Winding down my tour through novelist R. V. Cassill’s decade-long excursion into pulp fiction, I come now to the hot mess of psychological confusion that is My Sister’s Keeper (1960).
The title offers us the unsubtle suggestion that the book’s subject is incest, but as has been the case in the rest of his pulp novels, Cassill prefers to take sex on a tangent rather than head-on. Yes, young Joe Haver is more than slightly obsessed with his sister, Corlis, but he’s less interested in having her than in keeping anyone else from doing it. Which is why the most intense scene in the book is closer to sadism than sex. This, of course, didn’t prevent Avon Books from excerpting just enough of this scene on the front endpaper to lead would-be buyers to think the opposite.

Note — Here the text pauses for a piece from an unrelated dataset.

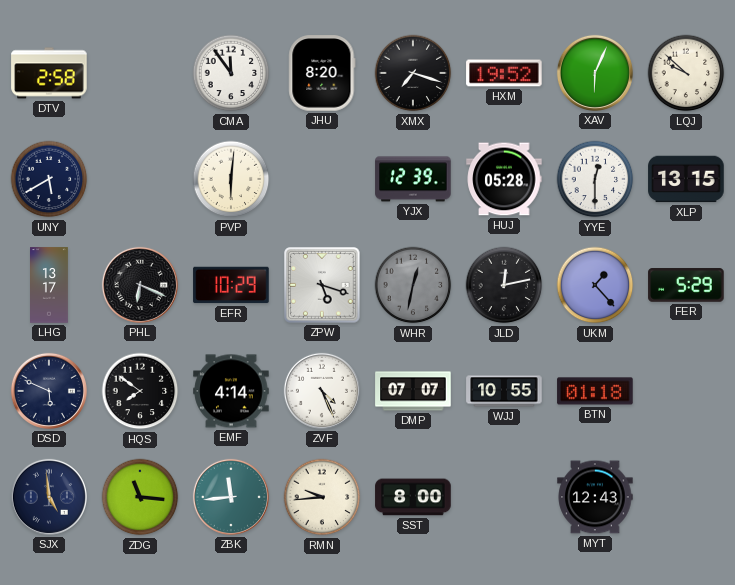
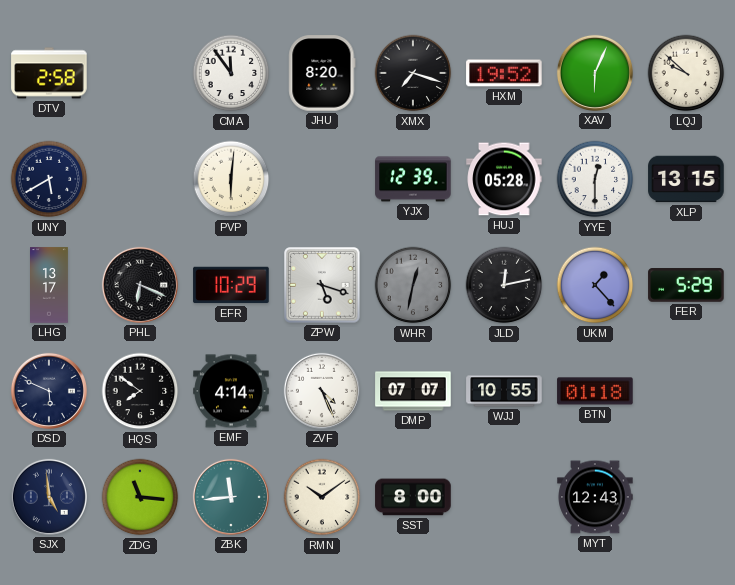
RMN: 9:44 -> 10:09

In poor Joe–nineteen going on infantile–Cassill crams a baker’s dozen disorders. His mother’s dead, his father’s a useless lecher living off a grand inheritance, his father’s alcoholic mistress spends most nights sacked up with dad just down the hall from Joe, he spent a requisite number of miserable years in expensive boarding schools, and, as the story opens, has taken up stalking and breaking-and-entering as a hobby. Still a virgin, he’s reached the point of dysfunction where his approach to chatting up a girl is to put her in terror of rape or murder or both.
The one bright spot in his life is his 15-year-old sister, Corlis, just returned from a year’s study in Europe. For Joe, Corlis is the last bastion of innocence in his world, and he’s ready to do anything to anyone–including Corlis–to keep it that way. For her part, Corlis appears to have run much the same gauntlet as Joe with nary a mark–aside from a few from Joe’s belt.

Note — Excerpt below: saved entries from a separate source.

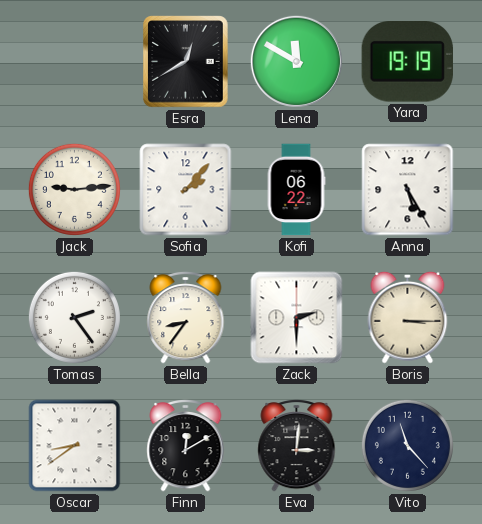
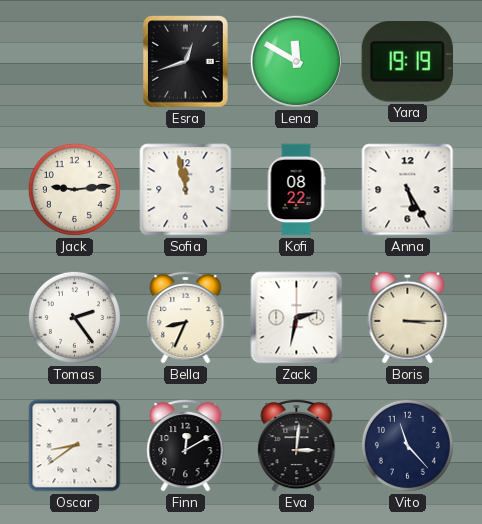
Esra: 12:40 -> 12:42
Sofia: 2:07 -> 11:58
Kofi: 06:22 -> 08:22
Bella: 8:36 -> 8:34
Zack: 2:30 -> 2:32
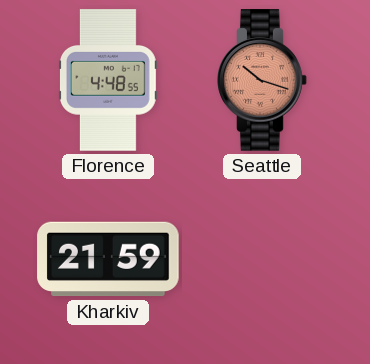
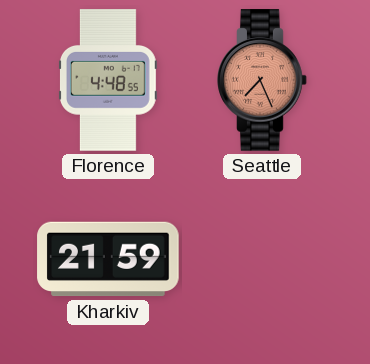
Seattle: 10:18 -> 7:26
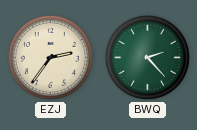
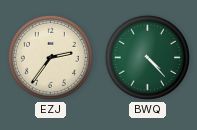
BWQ: 2:23 -> 4:23
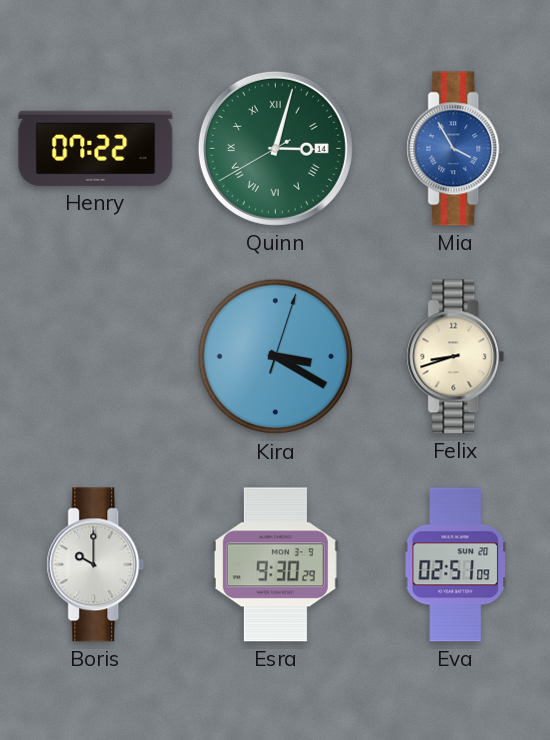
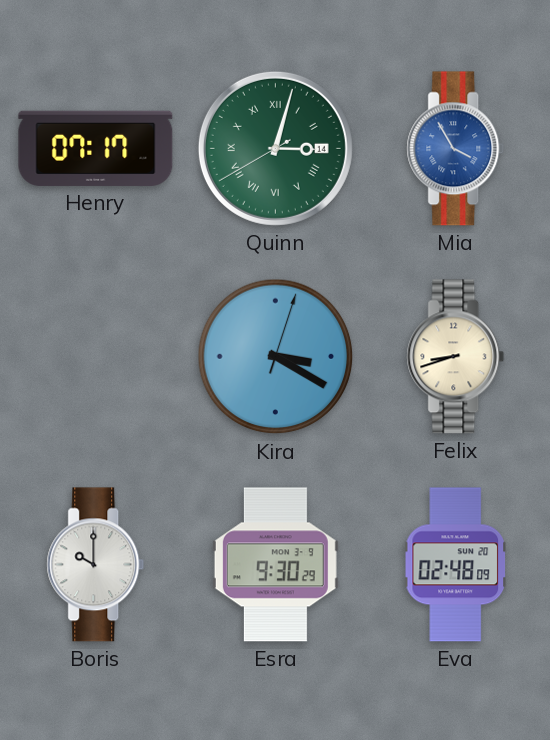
Henry: 07:22 -> 07:17
Eva: 02:51 -> 02:48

Life would be challenging enough for Joe, but Cassill decides to spice things up by tossing in Dr. A. T. Steele, a “lay analyst” and Mephistopheles stand-in. In a history that Cassill leaves suitably muddy, Steele has been a Hollywood actor, playboy aviator, private eye, and all-around man of mystery. Or, as Goodreads reviewer, Karla, puts it much better than I could have, “a parasitic mind-fucker who leeches off the largesse and warped privileged psyches of his rich marks.” I’ve noted before that Cassill seems to have used his pulp fiction to experiment with different techniques and subjects, and I strongly suspect that Dr. Steele was the prototype of the title character of Doctor Cobb’s Game (1970), his “serious” novel based on the Profumo affair.
The result is easily the most interesting, if not the most artistically, of all Cassill’s pulp novels. While his aspiration might have been to weave a complex psychological drama, his final product is more rat’s nest than tapestry. If Cassill had been a chef, this is one dish he certainly would have been accused of overthinking. At the same time, there are plenty of choice bits in this potpourri, and it’s a shame that there appear to be, according to AddAll.com, no more than two or three copies available for sale at the moment.